Kari Lerum — March 15, 2010
Clarisse, thanks for your reminder of the structural/cultural barriers faced by many sexual health workers! Even more reason for non-governmental orgs like SEICUS and Guttmacher to take the lead. Thank you for the work you're doing in sub-Saharan Africa!
Fangirl — March 21, 2010
"95 percent of respondents would consider penile-vaginal intercourse (PVI) having had sex, but this rate drops to 89 percent if there is no ejaculation."
Did the study ask about whether or not PIV intercourse is still considered sex if the woman does not orgasm?
Chenoa — March 27, 2010
I find these differing definitions a little funny, if only because being in a same-sex relationship means a decently-sized portion of the population would, what, define my partner and I as virgins for our entire lives? Of course, WITHIN the lesbian community different people define sex differently - does there have to be an orgasm, as my partner suggested? But sometimes that doesn't happen, for whatever reason, does that make it retroactively not sex? Is it the intent of having orgasm that makes it sex? Or touching genitals with SOMETHING? Or what?
But, having been in the medical community for a few years... I learned to ask broader questions, I guess? More than just "are you sexually active?" Of course, I did my medical training in the San Francisco Bay area.
Stephanie LaFavor — April 29, 2010
One of the reasons that this ambiguous definition of sex may be so prevalent is the lack of open communication regarding sex in today's society. Sex isn't something that is freely talked about but it is something that is overplayed and glamorized in today's media. No one is supposed to actually be participating in it (I'm speaking mostly about teens here, but as far as everyone else goes it's only "acceptable" to talk about in a monogamous, same sex, marriage relationship) but everyone is supposed to buy the products that are represented by it.
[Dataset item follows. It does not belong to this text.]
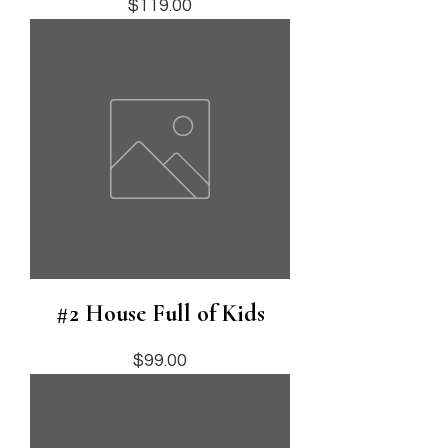
Price
$119.00
#2 House Full of Kids
Price
$99.00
Open communication is the change that the US needs to combat these vague and potentially dangerous views on sex.
regan — April 30, 2010
I think Stephanie brings up some great points. Since sex isn't an acceptable conversation to have in today's society, it raises many issues, mainly for youth. For example, the question of when a person becomes "sexually active," it seems as if this title is ambiguous. However, that's not good. Once a person defines themselves as sexually active, they are more likely to take responsibility and get the proper protection. However, if people don't consider themselves to be having sex, yet still engaging in risky behavior they are putting themselves at danger for STIs and other bad consequences. I think even being "like a virgin" still requires the same care as being sexually active.
zcato — May 6, 2010
It really is quite amazing how much we as a society take the double stance where sex is both a taboo and an obsession. The prevalence of the belief that we have a right to not be offended has caused many to try to take sexual discussion out of both primary and secondary education, and it has succeeded. With such a stance on sexuality and openness about it, it almost comes as no surprise that the idea of sex is ambiguous among young groups. Most of their education comes from other young adults.